I have a huge data set that contains time series data for some servers' cpu usage per application. I need to find the busiest servers to for the application and print it.
I need to find a method or algorithm to detect the busiest servers. One thing I was thinking was to calculate the 95th percentile and if it is higher than the threshold of 80%, then I would consider that a busy server.
Can any body provide some insight into how else I can detect the busiest servers for app?
Sample data looks like this:
App Server Time CpuUsage
Web web01 1/1/2015 10
Web web01 1/2/2015 4
Web web01 1/2/2015 80
Web web01 1/2/2015 40
Web db01 1/1/2015 10
Web db01 1/2/2015 50
Web db01 1/3/2015 40
Much would depend on how you define a "busy" server.
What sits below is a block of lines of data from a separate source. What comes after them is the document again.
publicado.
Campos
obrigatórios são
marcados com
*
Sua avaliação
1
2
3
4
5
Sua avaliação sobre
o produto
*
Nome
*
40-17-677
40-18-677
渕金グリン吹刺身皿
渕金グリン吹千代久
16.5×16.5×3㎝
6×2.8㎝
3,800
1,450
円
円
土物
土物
One approach to set up your data for analysis would be to group your data hierarchically at the App level and then the Server level; then aggregate CpuUsage by date. Having done this, you have the total CpuUsage on each unique day, for each server, for each app.
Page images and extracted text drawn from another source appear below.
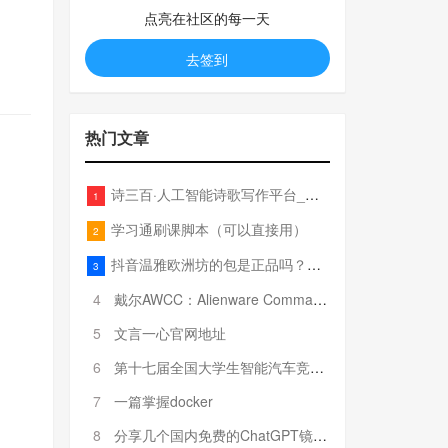
点亮在社区的每一天
去签到
热门文章
诗三百·人工智能诗歌写作平台_在线作诗机_藏头诗生成器_电脑对联_姓名作诗
1
学习通刷课脚本（可以直接用）
2
抖音温雅欧洲坊的包是正品吗？温雅卖的包为啥那么便宜？
3
4
戴尔AWCC：Alienware Command Center 故障排除方法，里面附有超全详解呦，快来快来，欢迎观看~
5
文言一心官网地址
6
第十七届全国大学生智能汽车竞赛全国总决赛参赛队伍奖项公告
7
一篇掌握docker
8
分享几个国内免费的ChatGPT镜像网址(亲测有效-4月25日更新)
At this point you can plot time series' of the CpuUsage of each of your servers to start comparing their activity over time. You can perform spectral analysis to see if the "busyness" of your servers exhibits cyclical behaviors. You can test for the presence of correlations or autocorrelation if that's of any interest to you. If you're receiving a stream of server usage data, you can even set up control charts for each server in order to monitor for anomalous activity trends, spikes, or drops going forward.
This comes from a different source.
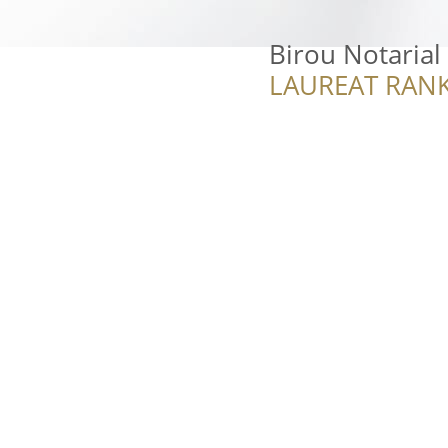
Birou Notarial
LAUREAT RANK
If you're not looking to do any exploratory work and prefer a more direct way to compare your server activity, you can just perform statistical tests such as one-way ANOVA to compare the averages of your CpuUsage distributions for each server for each app; this assumes that average daily usage is a satisfactory measure of "busyness" for you.
As a first step, one-way ANOVA will test the hypothesis that the average CpuUsage between your servers are equal. For example, let's say $\mu_1$ is the average cpu usage of server web01 for Web apps, $\mu_2$ is the average cpu usage for server db01 for web apps, etc. One-way ANOVA will check if your data suggests that $\mu_1 = \mu_2 = ... = \mu_n$ is true. If the test rejects this hypothesis, it suggests that the true average CpuUsage between all of the servers you tested is not equal; i.e. $\mu_1 \neq \mu_2 \neq ... \neq \mu_n$. At this point, you could conduct post-hoc tests to examine the different combinations between levels. For example, you can use student's t-test for each pair of group levels to test if $\mu_1 \geqslant \mu_2$, $\mu_1 \geqslant \mu_3$ etc, in order to examine the relationships between average server usage.
There are several routes you can take depending on your objectives, assumptions, and the quality of your data. This just one simple approach to doing a quick and dirty comparison of your average cpu usage.